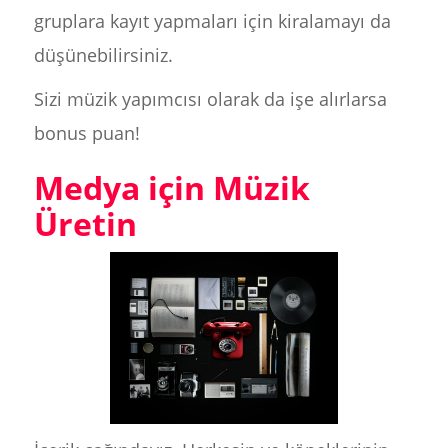
gruplara kayıt yapmaları için kiralamayı da
düşünebilirsiniz.
Sizi müzik yapımcısı olarak da işe alırlarsa
bonus puan!
Medya için Müzik
Üretin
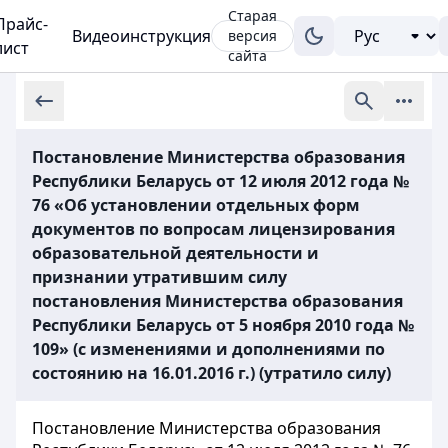
Старая
Прайс-
Видеоинструкция
версия
лист
сайта
Постановление Министерства образования
Республики Беларусь от 12 июля 2012 года №
76 «Об установлении отдельных форм
документов по вопросам лицензирования
образовательной деятельности и
признании утратившим силу
постановления Министерства образования
Республики Беларусь от 5 ноября 2010 года №
109» (с изменениями и дополнениями по
состоянию на 16.01.2016 г.) (утратило силу)
Постановление Министерства образования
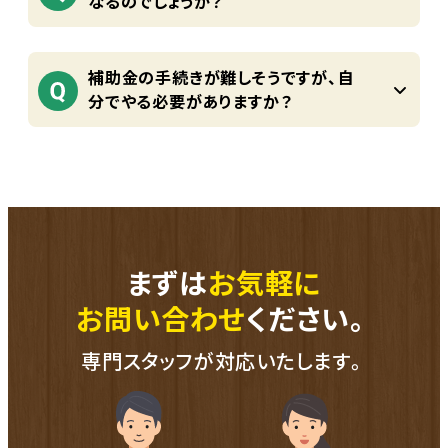
なるのでしょうか？
補助金の手続きが難しそうですが、自
分でやる必要がありますか？
まずは
お気軽に
お問い合わせ
ください。
専門スタッフが対応いたします。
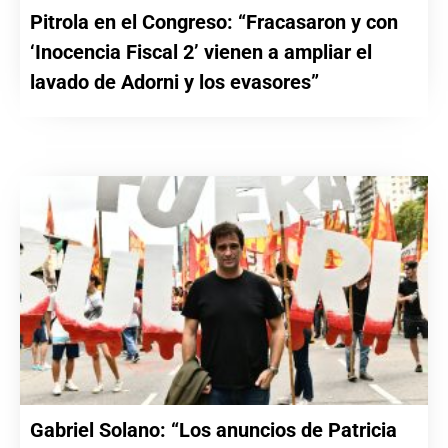
Pitrola en el Congreso: “Fracasaron y con
‘Inocencia Fiscal 2’ vienen a ampliar el
lavado de Adorni y los evasores”
Gabriel Solano: “Los anuncios de Patricia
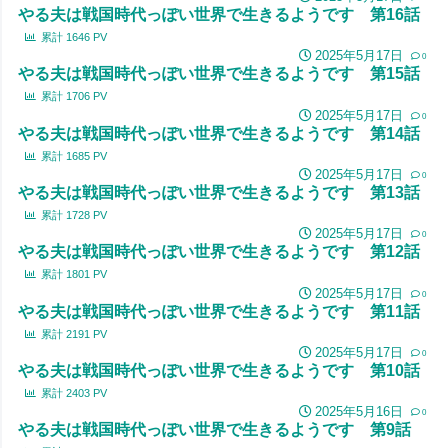
やる夫は戦国時代っぽい世界で生きるようです 第16話
累計
1646
PV
2025年5月17日
0
やる夫は戦国時代っぽい世界で生きるようです 第15話
累計
1706
PV
2025年5月17日
0
やる夫は戦国時代っぽい世界で生きるようです 第14話
累計
1685
PV
2025年5月17日
0
やる夫は戦国時代っぽい世界で生きるようです 第13話
累計
1728
PV
2025年5月17日
0
やる夫は戦国時代っぽい世界で生きるようです 第12話
累計
1801
PV
2025年5月17日
0
やる夫は戦国時代っぽい世界で生きるようです 第11話
累計
2191
PV
2025年5月17日
0
やる夫は戦国時代っぽい世界で生きるようです 第10話
累計
2403
PV
2025年5月16日
0
やる夫は戦国時代っぽい世界で生きるようです 第9話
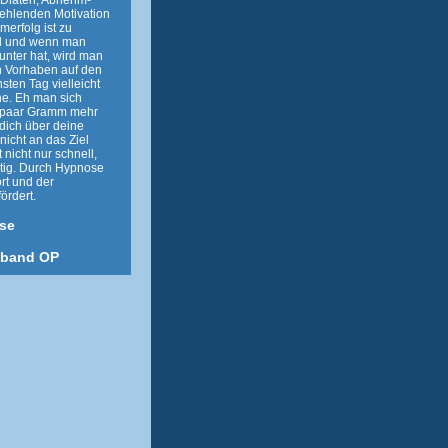
e Diäten, Abnehm-
fehlenden Motivation
erfolg ist zu
d und wenn man
runter hat, wird man
n Vorhaben auf den
sten Tag vielleicht
he. Eh man sich
in paar Gramm mehr
dich über deine
nicht an das Ziel
 nicht nur schnell,
tig. Durch Hypnose
rt und der
ördert.
se
nband OP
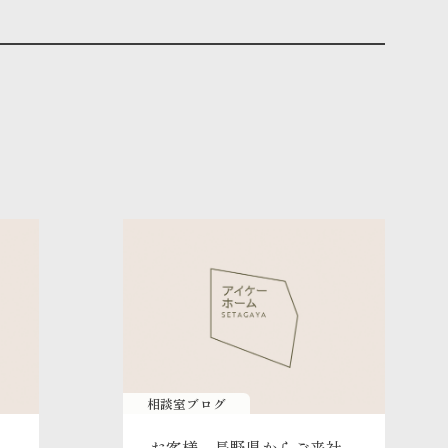
相談室ブログ
お客様、長野県からご来社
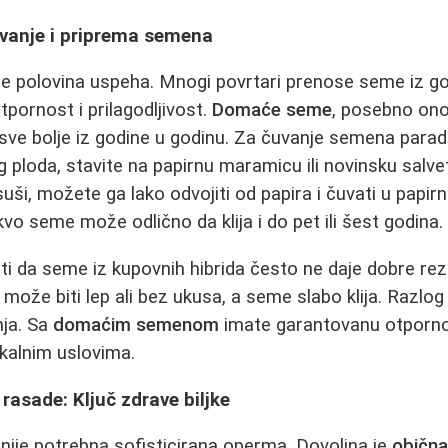
vanje i priprema semena
je polovina uspeha. Mnogi povrtari prenose seme iz go
tpornost i prilagodljivost.
Domaće seme
, posebno ono
 sve bolje iz godine u godinu. Za čuvanje semena para
og ploda, stavite na papirnu maramicu ili novinsku salve
ši, možete ga lako odvojiti od papira i čuvati u papirn
 seme može odlično da klija i do pet ili šest godina.
i da seme iz kupovnih hibrida često ne daje dobre rez
može biti lep ali bez ukusa, a seme slabo klija. Razlog 
nja. Sa
domaćim semenom
imate garantovanu otpornos
kalnim uslovima.
rasade: Ključ zdrave biljke
ije potrebna sofisticirana operma. Dovoljna je
obična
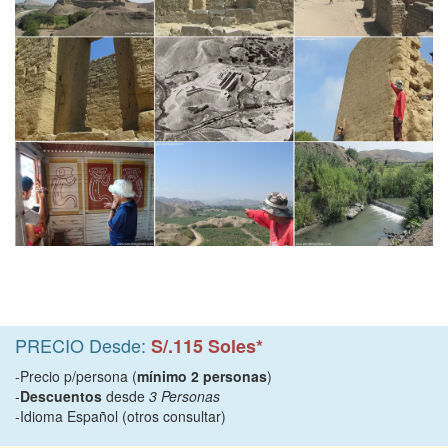
PRECIO Desde:
S/.115 Soles*
-Precio p/persona (
mínimo 2 personas
)
-
Descuentos
desde
3 Personas
-Idioma Español (otros consultar)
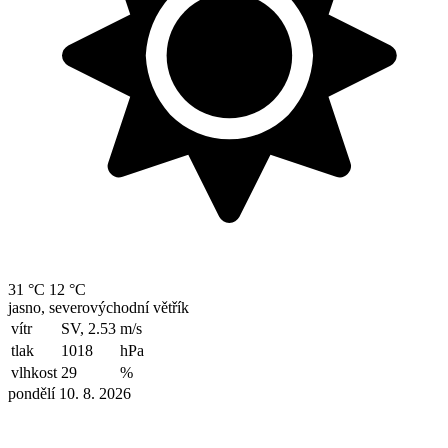
31 °C
12 °C
jasno, severovýchodní větřík
vítr
SV, 2.53
m/s
tlak
1018
hPa
vlhkost
29
%
pondělí 10. 8. 2026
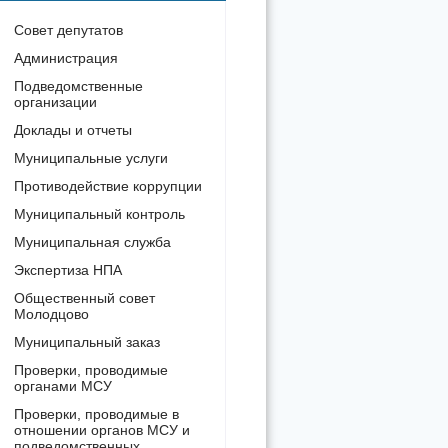
Совет депутатов
Администрация
Подведомственные
организации
Доклады и отчеты
Муниципальные услуги
Противодействие коррупции
Муниципальный контроль
Муниципальная служба
Экспертиза НПА
Общественный совет
Молодцово
Муниципальный заказ
Проверки, проводимые
органами МСУ
Проверки, проводимые в
отношении органов МСУ и
подведомственных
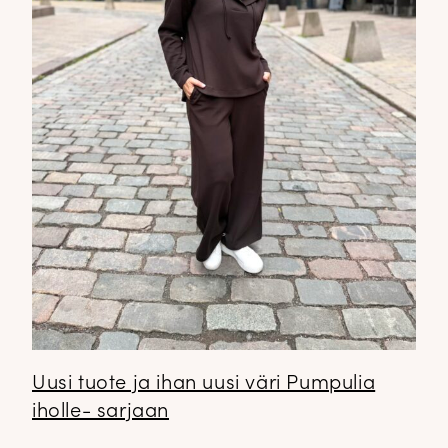
Uusi tuote ja ihan uusi väri Pumpulia
iholle- sarjaan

_ _ _ _

* **Assigned task**
Only the lines starting at the one with "sten Tag vielleicht" and ending at the one with "sve bolje iz" should be printed, each exactly as it appears in the material above; the pictures are to be omitted.

* **Response to the task**
sten Tag vielleicht
he. Eh man sich
in paar Gramm mehr
dich über deine
nicht an das Ziel
 nicht nur schnell,
tig. Durch Hypnose
rt und der
ördert.
se
nband OP
相談室ブログ
お客様、長野県からご来社
vanje i priprema semena
je polovina uspeha. Mnogi povrtari prenose seme iz go
tpornost i prilagodljivost.
Domaće seme
, posebno ono
 sve bolje iz godine u godinu. Za čuvanje semena para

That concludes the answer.